Exercise directions:
What lines below include the word "roku"? Copy each one.

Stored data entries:
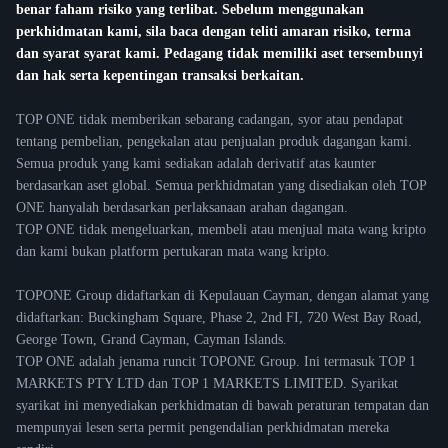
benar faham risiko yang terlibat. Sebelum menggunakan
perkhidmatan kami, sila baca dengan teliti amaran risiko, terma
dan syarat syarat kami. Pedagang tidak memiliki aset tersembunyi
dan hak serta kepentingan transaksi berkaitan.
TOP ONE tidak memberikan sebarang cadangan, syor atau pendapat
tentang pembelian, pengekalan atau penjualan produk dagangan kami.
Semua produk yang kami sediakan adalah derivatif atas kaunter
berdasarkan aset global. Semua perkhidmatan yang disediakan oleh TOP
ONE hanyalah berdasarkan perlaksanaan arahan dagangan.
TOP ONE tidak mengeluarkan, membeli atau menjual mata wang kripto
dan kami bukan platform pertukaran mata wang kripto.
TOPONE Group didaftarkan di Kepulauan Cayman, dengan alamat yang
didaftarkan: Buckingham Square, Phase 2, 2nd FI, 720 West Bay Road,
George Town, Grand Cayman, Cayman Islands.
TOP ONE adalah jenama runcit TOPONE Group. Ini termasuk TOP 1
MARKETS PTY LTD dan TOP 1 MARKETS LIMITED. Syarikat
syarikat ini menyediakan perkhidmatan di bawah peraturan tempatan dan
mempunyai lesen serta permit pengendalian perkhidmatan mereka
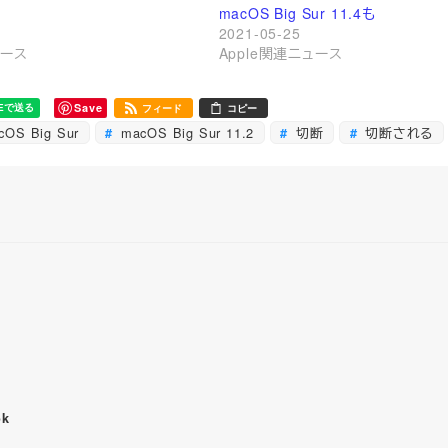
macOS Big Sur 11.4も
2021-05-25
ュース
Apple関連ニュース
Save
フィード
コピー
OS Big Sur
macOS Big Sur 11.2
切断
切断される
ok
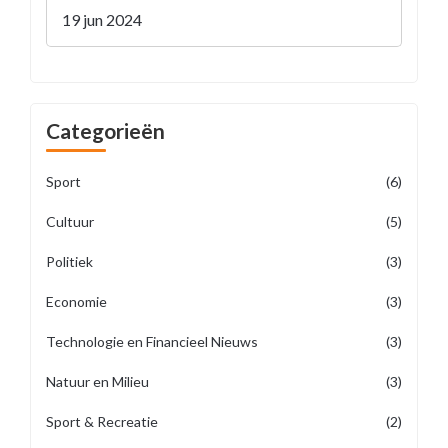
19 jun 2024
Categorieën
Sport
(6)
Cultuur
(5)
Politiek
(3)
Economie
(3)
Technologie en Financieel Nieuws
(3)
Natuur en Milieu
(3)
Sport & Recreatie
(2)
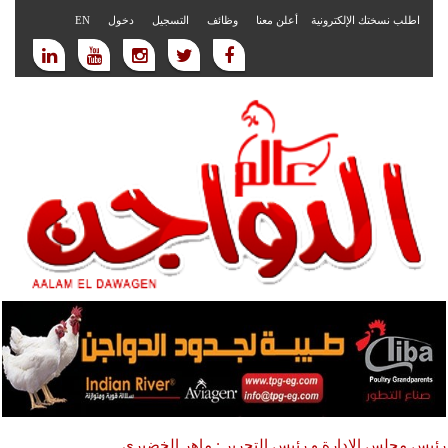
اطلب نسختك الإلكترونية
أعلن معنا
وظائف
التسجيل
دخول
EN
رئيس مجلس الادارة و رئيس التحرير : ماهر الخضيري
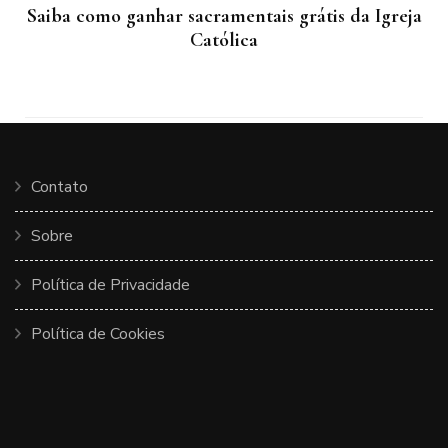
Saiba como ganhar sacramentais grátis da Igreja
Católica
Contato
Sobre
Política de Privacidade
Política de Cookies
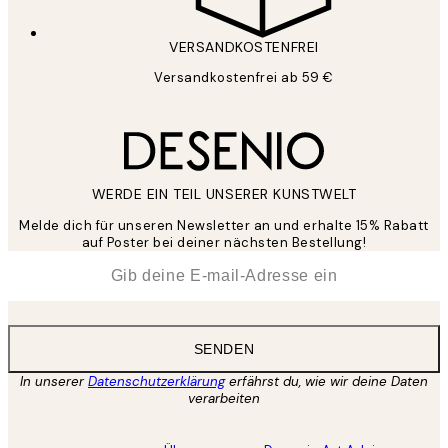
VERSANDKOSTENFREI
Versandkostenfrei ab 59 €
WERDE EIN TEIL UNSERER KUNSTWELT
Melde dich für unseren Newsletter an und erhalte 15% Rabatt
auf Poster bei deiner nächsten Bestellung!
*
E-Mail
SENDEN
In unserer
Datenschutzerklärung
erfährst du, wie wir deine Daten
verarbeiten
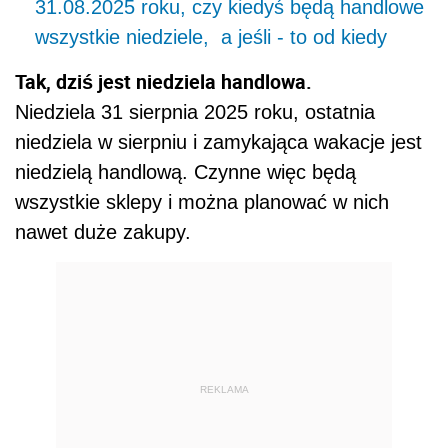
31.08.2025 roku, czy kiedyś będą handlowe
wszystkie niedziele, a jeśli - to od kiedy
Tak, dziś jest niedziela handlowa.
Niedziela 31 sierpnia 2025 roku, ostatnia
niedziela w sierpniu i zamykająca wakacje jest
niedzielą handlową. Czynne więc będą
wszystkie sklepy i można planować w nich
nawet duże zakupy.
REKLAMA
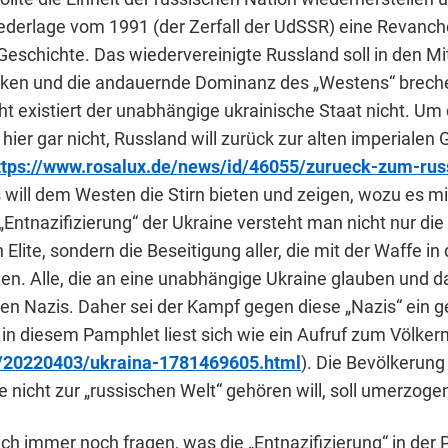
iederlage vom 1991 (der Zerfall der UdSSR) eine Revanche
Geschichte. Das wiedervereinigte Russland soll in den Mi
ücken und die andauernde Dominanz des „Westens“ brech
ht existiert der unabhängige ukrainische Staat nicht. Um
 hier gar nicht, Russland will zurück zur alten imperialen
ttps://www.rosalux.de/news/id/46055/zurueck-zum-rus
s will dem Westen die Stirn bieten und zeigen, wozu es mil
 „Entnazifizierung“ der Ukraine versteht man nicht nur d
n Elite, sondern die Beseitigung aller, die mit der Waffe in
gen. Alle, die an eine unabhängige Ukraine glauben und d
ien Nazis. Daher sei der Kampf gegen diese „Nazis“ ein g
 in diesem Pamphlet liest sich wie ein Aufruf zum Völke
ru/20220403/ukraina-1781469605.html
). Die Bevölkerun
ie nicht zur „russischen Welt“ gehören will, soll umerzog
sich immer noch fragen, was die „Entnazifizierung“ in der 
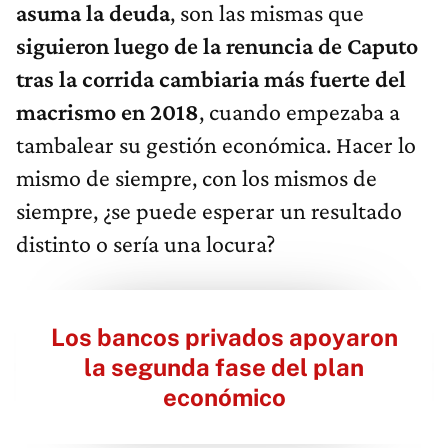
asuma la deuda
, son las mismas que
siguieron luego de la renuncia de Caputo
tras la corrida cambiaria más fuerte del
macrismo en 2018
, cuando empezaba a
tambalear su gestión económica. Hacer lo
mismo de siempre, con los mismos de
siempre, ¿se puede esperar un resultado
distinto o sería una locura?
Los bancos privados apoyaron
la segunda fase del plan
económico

Result of this exercise:
31.08.2025 roku, czy kiedyś będą handlowe
Niedziela 31 sierpnia 2025 roku, ostatnia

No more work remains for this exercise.